• _To do_
In the entries below, find each line bearing the string "stable" and copy it.

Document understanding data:
■ ■ ■ ■ ■ ■ ■

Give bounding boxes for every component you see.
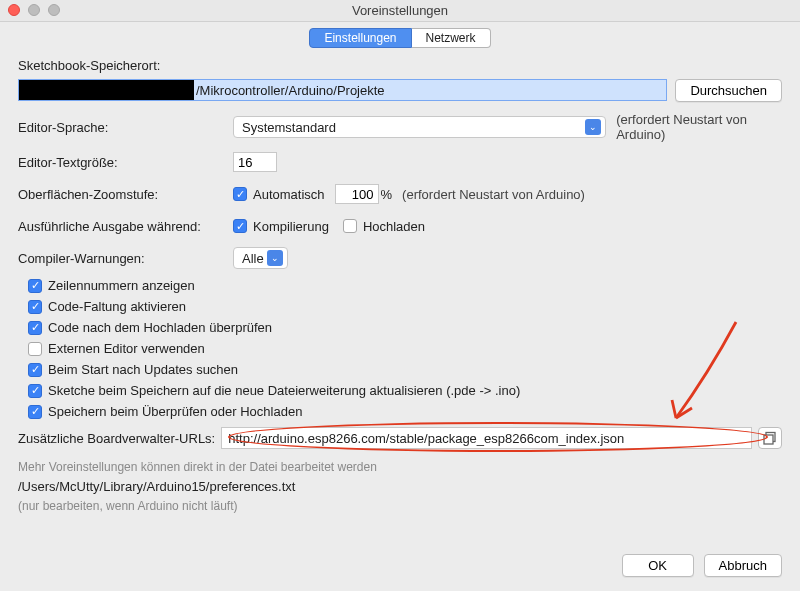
zoom-auto-checkbox[interactable]: ✓ Automatisch xyxy=(233,187,325,202)
tab-bar: Einstellungen Netzwerk xyxy=(0,22,800,52)
sketchbook-path-input[interactable]: /Mikrocontroller/Arduino/Projekte xyxy=(18,79,667,101)
warnings-value: Alle xyxy=(242,251,264,266)
maximize-icon[interactable] xyxy=(48,4,60,16)
redacted-path-segment xyxy=(19,80,194,100)
window-stack-icon xyxy=(763,431,777,445)
checkmark-icon: ✓ xyxy=(28,405,42,419)
tab-network[interactable]: Netzwerk xyxy=(412,28,491,48)
language-select[interactable]: Systemstandard ⌄ xyxy=(233,116,606,138)
checkmark-icon: ✓ xyxy=(28,300,42,314)
zoom-label: Oberflächen-Zoomstufe: xyxy=(18,187,233,202)
cancel-button[interactable]: Abbruch xyxy=(704,554,782,577)
checkbox-external-editor[interactable]: Externen Editor verwenden xyxy=(28,341,782,356)
checkbox-line-numbers[interactable]: ✓ Zeilennummern anzeigen xyxy=(28,278,782,293)
checkmark-icon: ✓ xyxy=(28,363,42,377)
window-controls xyxy=(8,4,60,16)
checkbox-check-updates[interactable]: ✓ Beim Start nach Updates suchen xyxy=(28,362,782,377)
warnings-select[interactable]: Alle ⌄ xyxy=(233,247,288,269)
board-urls-value: http://arduino.esp8266.com/stable/packag… xyxy=(228,431,624,446)
zoom-auto-label: Automatisch xyxy=(253,187,325,202)
chevron-down-icon: ⌄ xyxy=(585,119,601,135)
verbose-compile-label: Kompilierung xyxy=(253,219,329,234)
zoom-percent-input[interactable] xyxy=(335,184,379,204)
footer-more-text: Mehr Voreinstellungen können direkt in d… xyxy=(18,457,782,477)
checkmark-icon: ✓ xyxy=(233,187,247,201)
sketchbook-path-value: /Mikrocontroller/Arduino/Projekte xyxy=(194,83,385,98)
verbose-label: Ausführliche Ausgabe während: xyxy=(18,219,233,234)
zoom-restart-note: (erfordert Neustart von Arduino) xyxy=(402,187,585,202)
language-value: Systemstandard xyxy=(242,120,336,135)
checkmark-icon: ✓ xyxy=(233,219,247,233)
tab-settings[interactable]: Einstellungen xyxy=(309,28,411,48)
window-title: Voreinstellungen xyxy=(352,3,448,18)
checkmark-icon: ✓ xyxy=(28,384,42,398)
fontsize-label: Editor-Textgröße: xyxy=(18,155,233,170)
language-label: Editor-Sprache: xyxy=(18,120,233,135)
footer-prefs-path: /Users/McUtty/Library/Arduino15/preferen… xyxy=(18,479,782,494)
verbose-upload-label: Hochladen xyxy=(363,219,425,234)
expand-urls-button[interactable] xyxy=(758,427,782,449)
verbose-upload-checkbox[interactable]: Hochladen xyxy=(343,219,425,234)
board-urls-label: Zusätzliche Boardverwalter-URLs: xyxy=(18,431,215,446)
footer-edit-note: (nur bearbeiten, wenn Arduino nicht läuf… xyxy=(18,496,782,516)
sketchbook-label: Sketchbook-Speicherort: xyxy=(18,58,782,73)
checkbox-verify-after-upload[interactable]: ✓ Code nach dem Hochladen überprüfen xyxy=(28,320,782,335)
language-restart-note: (erfordert Neustart von Arduino) xyxy=(616,112,782,142)
browse-button[interactable]: Durchsuchen xyxy=(675,79,782,102)
checkbox-code-folding[interactable]: ✓ Code-Faltung aktivieren xyxy=(28,299,782,314)
minimize-icon[interactable] xyxy=(28,4,40,16)
checkmark-icon: ✓ xyxy=(28,279,42,293)
verbose-compile-checkbox[interactable]: ✓ Kompilierung xyxy=(233,219,329,234)
close-icon[interactable] xyxy=(8,4,20,16)
ok-button[interactable]: OK xyxy=(622,554,694,577)
titlebar: Voreinstellungen xyxy=(0,0,800,22)
warnings-label: Compiler-Warnungen: xyxy=(18,251,233,266)
dialog-buttons: OK Abbruch xyxy=(0,544,800,591)
checkbox-update-extension[interactable]: ✓ Sketche beim Speichern auf die neue Da… xyxy=(28,383,782,398)
chevron-down-icon: ⌄ xyxy=(267,250,283,266)
svg-rect-1 xyxy=(764,435,773,444)
checkbox-save-on-verify[interactable]: ✓ Speichern beim Überprüfen oder Hochlad… xyxy=(28,404,782,419)
fontsize-input[interactable] xyxy=(233,152,277,172)
checkbox-empty-icon xyxy=(343,219,357,233)
zoom-percent-suffix: % xyxy=(381,187,393,202)
board-urls-input[interactable]: http://arduino.esp8266.com/stable/packag… xyxy=(221,427,752,449)
checkmark-icon: ✓ xyxy=(28,321,42,335)
checkbox-empty-icon xyxy=(28,342,42,356)
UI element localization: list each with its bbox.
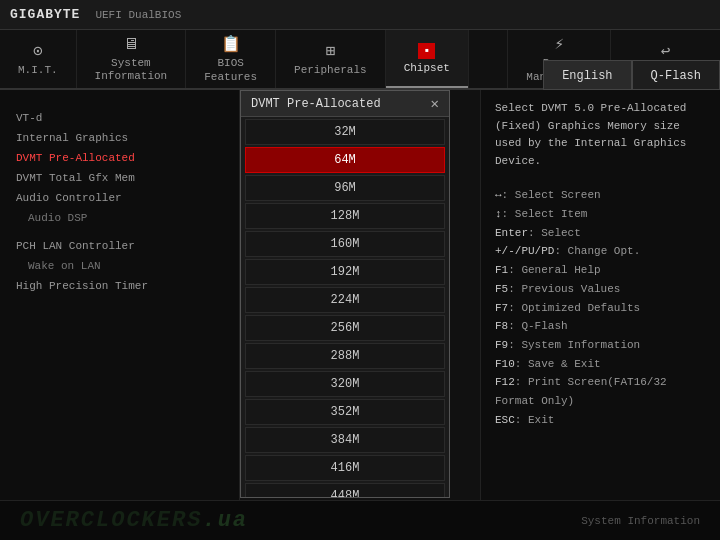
nav-item-mit[interactable]: ⊙ M.I.T. (0, 30, 77, 88)
help-key-item: ESC: Exit (495, 411, 706, 430)
help-key-item: +/-/PU/PD: Change Opt. (495, 242, 706, 261)
system-info-icon: 🖥 (123, 35, 139, 54)
help-key-item: F7: Optimized Defaults (495, 299, 706, 318)
sidebar-item-wake-on-lan[interactable]: Wake on LAN (0, 256, 239, 276)
help-panel: Select DVMT 5.0 Pre-Allocated (Fixed) Gr… (480, 90, 720, 500)
dropdown-title-bar: DVMT Pre-Allocated ✕ (241, 91, 449, 117)
dvmt-dropdown: DVMT Pre-Allocated ✕ 32M64M96M128M160M19… (240, 90, 450, 498)
sidebar-item-internal-graphics[interactable]: Internal Graphics (0, 128, 239, 148)
gigabyte-logo: GIGABYTE (10, 7, 80, 22)
help-keys: ↔: Select Screen↕: Select ItemEnter: Sel… (495, 186, 706, 429)
lang-bar: English Q-Flash (543, 60, 720, 90)
bottom-bar: OVERCLOCKERS.ua System Information (0, 500, 720, 540)
content-area: DVMT Pre-Allocated ✕ 32M64M96M128M160M19… (240, 90, 480, 500)
peripherals-icon: ⊞ (326, 41, 336, 61)
dualbios-label: UEFI DualBIOS (95, 9, 181, 21)
help-key-item: ↔: Select Screen (495, 186, 706, 205)
help-key-item: F9: System Information (495, 336, 706, 355)
help-description: Select DVMT 5.0 Pre-Allocated (Fixed) Gr… (495, 100, 706, 170)
sidebar-item-audio-controller[interactable]: Audio Controller (0, 188, 239, 208)
dropdown-option-448m[interactable]: 448M (245, 483, 445, 497)
dropdown-option-64m[interactable]: 64M (245, 147, 445, 173)
help-key-item: F10: Save & Exit (495, 355, 706, 374)
watermark: OVERCLOCKERS.ua (20, 508, 248, 533)
bios-icon: 📋 (221, 34, 241, 54)
nav-item-system-information[interactable]: 🖥 SystemInformation (77, 30, 187, 88)
main-layout: VT-d Internal Graphics DVMT Pre-Allocate… (0, 90, 720, 500)
sidebar: VT-d Internal Graphics DVMT Pre-Allocate… (0, 90, 240, 500)
chipset-icon: ▪ (418, 43, 435, 59)
nav-bios-label: BIOSFeatures (204, 57, 257, 83)
dropdown-title: DVMT Pre-Allocated (251, 97, 381, 111)
help-key-item: F12: Print Screen(FAT16/32 Format Only) (495, 373, 706, 410)
help-key-item: F8: Q-Flash (495, 317, 706, 336)
dropdown-option-320m[interactable]: 320M (245, 371, 445, 397)
dropdown-option-96m[interactable]: 96M (245, 175, 445, 201)
dropdown-option-160m[interactable]: 160M (245, 231, 445, 257)
top-bar: GIGABYTE UEFI DualBIOS (0, 0, 720, 30)
nav-item-bios-features[interactable]: 📋 BIOSFeatures (186, 30, 276, 88)
dropdown-option-128m[interactable]: 128M (245, 203, 445, 229)
sidebar-item-dvmt-pre-allocated[interactable]: DVMT Pre-Allocated (0, 148, 239, 168)
mit-icon: ⊙ (33, 41, 43, 61)
close-icon[interactable]: ✕ (431, 95, 439, 112)
nav-chipset-label: Chipset (404, 62, 450, 75)
help-key-item: Enter: Select (495, 224, 706, 243)
dropdown-option-352m[interactable]: 352M (245, 399, 445, 425)
save-exit-icon: ↩ (661, 41, 671, 61)
nav-item-peripherals[interactable]: ⊞ Peripherals (276, 30, 386, 88)
dropdown-list: 32M64M96M128M160M192M224M256M288M320M352… (241, 117, 449, 497)
nav-peripherals-label: Peripherals (294, 64, 367, 77)
dropdown-option-288m[interactable]: 288M (245, 343, 445, 369)
nav-mit-label: M.I.T. (18, 64, 58, 77)
help-key-item: F5: Previous Values (495, 280, 706, 299)
dropdown-option-224m[interactable]: 224M (245, 287, 445, 313)
bottom-version: System Information (581, 515, 700, 527)
sidebar-item-pch-lan[interactable]: PCH LAN Controller (0, 236, 239, 256)
help-key-item: ↕: Select Item (495, 205, 706, 224)
nav-sysinfo-label: SystemInformation (95, 57, 168, 83)
nav-item-chipset[interactable]: ▪ Chipset (386, 30, 469, 88)
dropdown-option-32m[interactable]: 32M (245, 119, 445, 145)
help-key-item: F1: General Help (495, 261, 706, 280)
sidebar-item-dvmt-total-gfx[interactable]: DVMT Total Gfx Mem (0, 168, 239, 188)
sidebar-item-vt-d[interactable]: VT-d (0, 108, 239, 128)
dropdown-option-256m[interactable]: 256M (245, 315, 445, 341)
language-button[interactable]: English (543, 60, 631, 90)
qflash-button[interactable]: Q-Flash (632, 60, 720, 90)
dropdown-option-416m[interactable]: 416M (245, 455, 445, 481)
power-icon: ⚡ (555, 34, 565, 54)
sidebar-item-audio-dsp[interactable]: Audio DSP (0, 208, 239, 228)
sidebar-item-high-precision-timer[interactable]: High Precision Timer (0, 276, 239, 296)
dropdown-option-192m[interactable]: 192M (245, 259, 445, 285)
dropdown-option-384m[interactable]: 384M (245, 427, 445, 453)
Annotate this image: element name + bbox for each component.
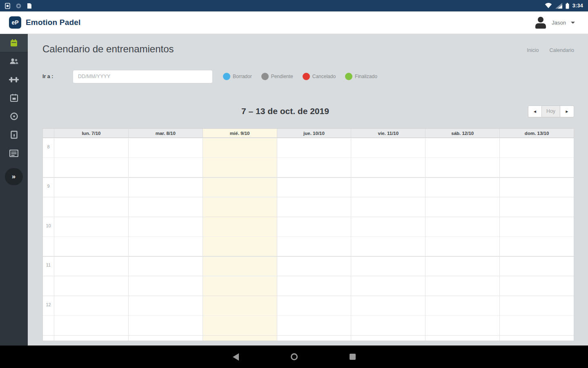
calendar-nav: ◄ Hoy ► [528, 105, 574, 117]
door-icon [10, 130, 18, 139]
finalizado-dot-icon [345, 73, 352, 80]
day-column-mar[interactable] [128, 138, 203, 341]
sidebar-item-trainings[interactable] [0, 70, 28, 89]
screenshot-icon [5, 3, 10, 9]
filter-toolbar: Ir a : Borrador Pendiente Cancelado Fina… [28, 70, 588, 83]
day-header-mar: mar. 8/10 [128, 129, 203, 137]
hour-label-11: 11 [43, 263, 54, 267]
breadcrumb-inicio[interactable]: Inicio [527, 47, 539, 53]
system-status-icons: 3:34 [545, 3, 583, 9]
brand[interactable]: eP Emotion Padel [9, 16, 81, 29]
prev-week-button[interactable]: ◄ [528, 105, 542, 117]
users-icon [9, 57, 19, 65]
vpn-circle-icon [16, 3, 22, 9]
hour-label-9: 9 [43, 184, 54, 188]
today-button[interactable]: Hoy [542, 105, 560, 117]
sidebar-collapse-button[interactable]: » [5, 168, 23, 185]
time-axis: 8 9 10 11 12 [43, 138, 54, 341]
status-time: 3:34 [572, 3, 583, 9]
app-logo-icon: eP [9, 16, 21, 29]
day-header-dom: dom. 13/10 [499, 129, 574, 137]
day-header-lun: lun. 7/10 [54, 129, 128, 137]
battery-icon [566, 3, 569, 9]
calendar-grid: 8 9 10 11 12 [43, 138, 574, 341]
calendar-week-title: 7 – 13 de oct. de 2019 [42, 106, 528, 116]
user-menu[interactable]: Jason [535, 16, 580, 29]
home-button[interactable] [265, 353, 323, 360]
legend-label: Borrador [233, 74, 252, 79]
pendiente-dot-icon [261, 73, 269, 80]
calendar-toolbar: 7 – 13 de oct. de 2019 ◄ Hoy ► [42, 105, 574, 118]
sidebar-item-reports[interactable] [0, 144, 28, 162]
borrador-dot-icon [223, 73, 230, 80]
recents-icon [350, 354, 356, 360]
day-column-dom[interactable] [499, 138, 574, 341]
next-week-button[interactable]: ► [560, 105, 574, 117]
main-content: Calendario de entrenamientos Inicio Cale… [28, 34, 588, 346]
user-name: Jason [552, 20, 566, 26]
day-header-sab: sáb. 12/10 [425, 129, 499, 137]
legend-item-finalizado: Finalizado [345, 73, 377, 80]
chevrons-right-icon: » [12, 173, 16, 181]
recents-button[interactable] [323, 354, 382, 360]
goto-date-input[interactable] [73, 70, 213, 83]
sidebar-item-calendar[interactable] [0, 34, 28, 52]
notification-icons [5, 3, 32, 9]
sidebar-item-schedule[interactable] [0, 89, 28, 107]
sidebar-item-bookings[interactable] [0, 126, 28, 144]
day-column-sab[interactable] [425, 138, 499, 341]
ball-icon [10, 112, 18, 121]
hour-label-12: 12 [43, 302, 54, 307]
back-button[interactable] [207, 353, 265, 361]
wifi-icon [545, 3, 552, 9]
goto-date-label: Ir a : [42, 74, 73, 79]
user-avatar-icon [535, 16, 547, 29]
android-nav-bar [0, 346, 588, 368]
day-header-vie: vie. 11/10 [351, 129, 425, 137]
day-column-jue[interactable] [277, 138, 351, 341]
cellular-signal-icon [555, 3, 562, 9]
legend-label: Cancelado [312, 74, 336, 79]
home-icon [291, 353, 298, 360]
app-title: Emotion Padel [26, 18, 81, 27]
status-legend: Borrador Pendiente Cancelado Finalizado [223, 73, 387, 80]
breadcrumb: Inicio Calendario [527, 45, 574, 53]
chevron-down-icon [571, 22, 575, 24]
legend-item-cancelado: Cancelado [303, 73, 336, 80]
legend-label: Pendiente [271, 74, 293, 79]
cancelado-dot-icon [303, 73, 310, 80]
day-column-mie-today[interactable] [203, 138, 277, 341]
sidebar-item-users[interactable] [0, 52, 28, 70]
legend-item-pendiente: Pendiente [261, 73, 293, 80]
day-column-lun[interactable] [54, 138, 128, 341]
week-calendar: lun. 7/10 mar. 8/10 mié. 9/10 jue. 10/10… [42, 128, 574, 341]
dumbbell-icon [9, 76, 19, 83]
hour-label-10: 10 [43, 223, 54, 228]
page-title: Calendario de entrenamientos [42, 43, 174, 55]
calendar-day-header-row: lun. 7/10 mar. 8/10 mié. 9/10 jue. 10/10… [43, 129, 574, 138]
hour-label-8: 8 [43, 144, 54, 149]
calendar-header-gutter [43, 129, 54, 137]
android-status-bar: 3:34 [0, 0, 588, 11]
back-icon [233, 353, 239, 361]
legend-label: Finalizado [355, 74, 377, 79]
calendar-icon [9, 38, 18, 47]
legend-item-borrador: Borrador [223, 73, 252, 80]
file-icon [27, 3, 32, 9]
sidebar-item-matches[interactable] [0, 107, 28, 126]
day-header-jue: jue. 10/10 [277, 129, 351, 137]
breadcrumb-calendario: Calendario [550, 47, 574, 53]
app-header: eP Emotion Padel Jason [0, 11, 588, 34]
schedule-icon [10, 94, 18, 102]
table-icon [9, 150, 18, 157]
sidebar-nav: » [0, 34, 28, 346]
day-column-vie[interactable] [351, 138, 425, 341]
day-header-mie-today: mié. 9/10 [203, 129, 277, 137]
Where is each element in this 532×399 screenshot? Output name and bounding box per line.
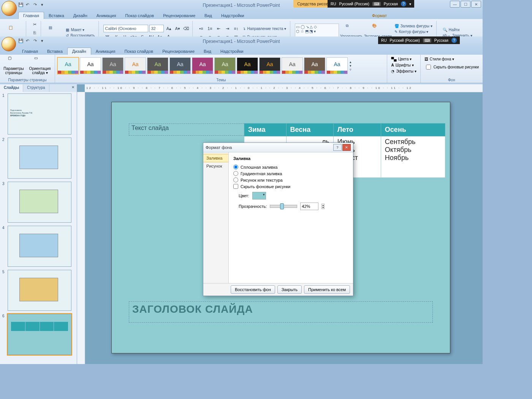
redo-icon[interactable]: ↷ xyxy=(33,2,40,8)
table-header[interactable]: Зима xyxy=(244,124,287,136)
table-header[interactable]: Лето xyxy=(333,124,381,136)
table-header[interactable]: Весна xyxy=(286,124,333,136)
inner-office-button[interactable] xyxy=(2,37,16,51)
themes-more-icon[interactable]: ▴▾▿ xyxy=(349,60,352,71)
page-setup-button[interactable]: ▢Параметры страницы xyxy=(2,56,25,75)
theme-swatch[interactable]: Aa xyxy=(326,57,348,74)
theme-swatch[interactable]: Aa xyxy=(102,57,124,74)
theme-colors-button[interactable]: ▀▄ Цвета ▾ xyxy=(390,57,418,62)
slide-thumbnail[interactable]: ПодготовилаВоспитатель Рыкова Т.М.ВРЕМЕН… xyxy=(8,93,71,135)
inner-tab-design[interactable]: Дизайн xyxy=(67,48,91,55)
theme-fonts-button[interactable]: A Шрифты ▾ xyxy=(390,63,418,68)
clear-format-icon[interactable]: ⌫ xyxy=(182,25,190,32)
dialog-nav-fill[interactable]: Заливка xyxy=(203,154,228,162)
shrink-font-icon[interactable]: A▾ xyxy=(174,25,181,32)
find-button[interactable]: 🔍 Найти xyxy=(441,27,474,32)
theme-effects-button[interactable]: ◔ Эффекты ▾ xyxy=(390,69,418,74)
office-button[interactable] xyxy=(2,1,17,16)
transparency-value[interactable]: 42% xyxy=(300,203,318,210)
tab-insert[interactable]: Вставка xyxy=(44,12,69,19)
line-spacing-icon[interactable]: ≡↕ xyxy=(232,25,240,32)
font-name-combo[interactable]: Calibri (Основно xyxy=(103,25,148,32)
save-icon[interactable]: 💾 xyxy=(18,38,24,44)
tab-slideshow[interactable]: Показ слайдов xyxy=(120,12,158,19)
copy-icon[interactable]: ⎘ xyxy=(31,29,38,36)
radio-picture-fill[interactable]: Рисунок или текстура xyxy=(233,177,348,182)
slide-thumbnail[interactable] xyxy=(8,270,71,311)
check-hide-bg[interactable]: Скрыть фоновые рисунки xyxy=(233,184,348,189)
shape-fill-button[interactable]: 🪣 Заливка фигуры ▾ xyxy=(393,24,434,28)
tab-view[interactable]: Вид xyxy=(200,12,217,19)
theme-swatch[interactable]: Aa xyxy=(282,57,303,74)
text-direction-button[interactable]: ↴ Направление текста ▾ xyxy=(241,26,288,31)
dialog-help-button[interactable]: ? xyxy=(333,144,342,151)
theme-swatch[interactable]: Aa xyxy=(80,57,101,74)
slide-canvas[interactable]: Текст слайда Зима Весна Лето Осень ль Ию… xyxy=(111,102,450,353)
color-picker-button[interactable] xyxy=(252,192,266,200)
slide-thumbnail[interactable] xyxy=(8,226,71,267)
inner-tab-home[interactable]: Главная xyxy=(17,48,43,55)
indent-inc-icon[interactable]: ⇥ xyxy=(223,25,231,32)
hide-bg-checkbox[interactable]: Скрыть фоновые рисунки xyxy=(423,63,480,71)
minimize-button[interactable]: — xyxy=(450,1,460,8)
undo-icon[interactable]: ↶ xyxy=(26,2,32,8)
theme-swatch[interactable]: Aa xyxy=(304,57,325,74)
spinner-buttons[interactable]: ▲▼ xyxy=(321,204,325,209)
dialog-nav-picture[interactable]: Рисунок xyxy=(203,162,228,170)
panel-close-icon[interactable]: ✕ xyxy=(69,84,77,92)
theme-swatch[interactable]: Aa xyxy=(169,57,191,74)
save-icon[interactable]: 💾 xyxy=(18,2,24,8)
indent-dec-icon[interactable]: ⇤ xyxy=(215,25,222,32)
help-icon[interactable]: ? xyxy=(451,38,457,43)
font-size-combo[interactable]: 32 xyxy=(149,25,164,32)
theme-swatch[interactable]: Aa xyxy=(259,57,280,74)
tab-format[interactable]: Формат xyxy=(367,12,391,19)
slides-tab[interactable]: Слайды xyxy=(0,84,23,92)
bg-styles-button[interactable]: 🖼 Стили фона ▾ xyxy=(423,57,480,62)
tab-review[interactable]: Рецензирование xyxy=(158,12,200,19)
slide-thumbnail[interactable] xyxy=(8,138,71,179)
theme-swatch[interactable]: Aa xyxy=(192,57,213,74)
transparency-slider[interactable] xyxy=(270,205,297,208)
orientation-button[interactable]: ▭Ориентация слайда ▾ xyxy=(27,56,52,75)
undo-icon[interactable]: ↶ xyxy=(26,38,32,44)
numbering-icon[interactable]: 1≡ xyxy=(206,25,214,32)
qat-dropdown-icon[interactable]: ▾ xyxy=(41,2,47,8)
redo-icon[interactable]: ↷ xyxy=(33,38,40,44)
theme-swatch[interactable]: Aa xyxy=(125,57,146,74)
help-icon[interactable]: ? xyxy=(401,1,406,6)
inner-tab-addins[interactable]: Надстройки xyxy=(216,48,248,55)
radio-gradient-fill[interactable]: Градиентная заливка xyxy=(233,171,348,176)
table-header[interactable]: Осень xyxy=(381,124,445,136)
dialog-titlebar[interactable]: Формат фона ? ✕ xyxy=(203,143,353,152)
inner-tab-animation[interactable]: Анимация xyxy=(91,48,120,55)
inner-tab-review[interactable]: Рецензирование xyxy=(158,48,199,55)
theme-swatch[interactable]: Aa xyxy=(57,57,79,74)
bullets-icon[interactable]: •≡ xyxy=(197,25,205,32)
slide-thumbnail[interactable] xyxy=(8,314,71,355)
inner-tab-slideshow[interactable]: Показ слайдов xyxy=(120,48,158,55)
apply-all-button[interactable]: Применить ко всем xyxy=(304,285,350,294)
slide-thumbnail[interactable] xyxy=(8,182,71,223)
theme-swatch[interactable]: Aa xyxy=(147,57,168,74)
tab-animation[interactable]: Анимация xyxy=(92,12,121,19)
theme-swatch[interactable]: Aa xyxy=(214,57,236,74)
layout-button[interactable]: ▦ Макет ▾ xyxy=(64,27,96,32)
langbar-dropdown-icon[interactable]: ▾ xyxy=(409,2,411,6)
radio-solid-fill[interactable]: Сплошная заливка xyxy=(233,165,348,169)
restore-bg-button[interactable]: Восстановить фон xyxy=(231,285,275,294)
title-placeholder[interactable]: Заголовок слайда xyxy=(129,301,433,323)
text-placeholder[interactable]: Текст слайда xyxy=(129,124,248,136)
grow-font-icon[interactable]: A▴ xyxy=(165,25,173,32)
tab-home[interactable]: Главная xyxy=(18,12,44,19)
tab-addins[interactable]: Надстройки xyxy=(217,12,249,19)
inner-language-bar[interactable]: RU Русский (Россия) ⌨ Русская ? xyxy=(378,36,460,44)
outline-tab[interactable]: Структура xyxy=(23,84,49,92)
close-dialog-button[interactable]: Закрыть xyxy=(277,285,302,294)
cut-icon[interactable]: ✂ xyxy=(31,21,38,28)
theme-swatch[interactable]: Aa xyxy=(237,57,258,74)
dialog-close-button[interactable]: ✕ xyxy=(342,144,351,151)
shape-outline-button[interactable]: ✎ Контур фигуры ▾ xyxy=(393,29,434,34)
tab-design[interactable]: Дизайн xyxy=(69,12,92,19)
language-bar[interactable]: RU Русский (Россия) ⌨ Русская ? ▾ xyxy=(328,0,414,8)
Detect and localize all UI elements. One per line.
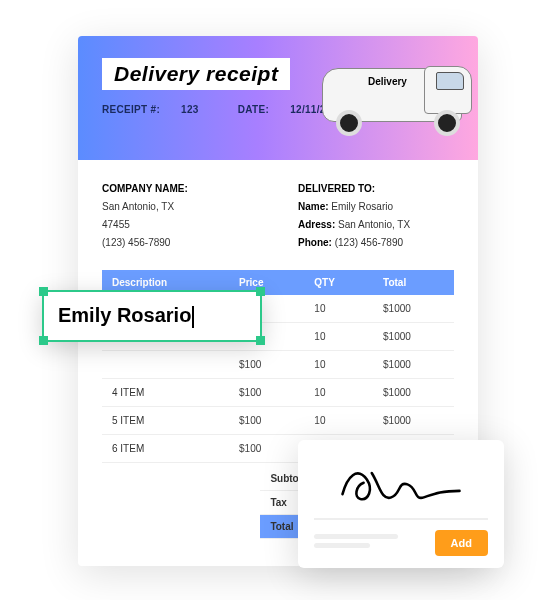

■ ■ ■ ■ ■ ■ ■

• _Expected answer_
board-urls-value: http://arduino.esp8266.com/stable/packag… xyxy=(228,431,624,446)
board-urls-input[interactable]: http://arduino.esp8266.com/stable/packag… xyxy=(221,427,752,449)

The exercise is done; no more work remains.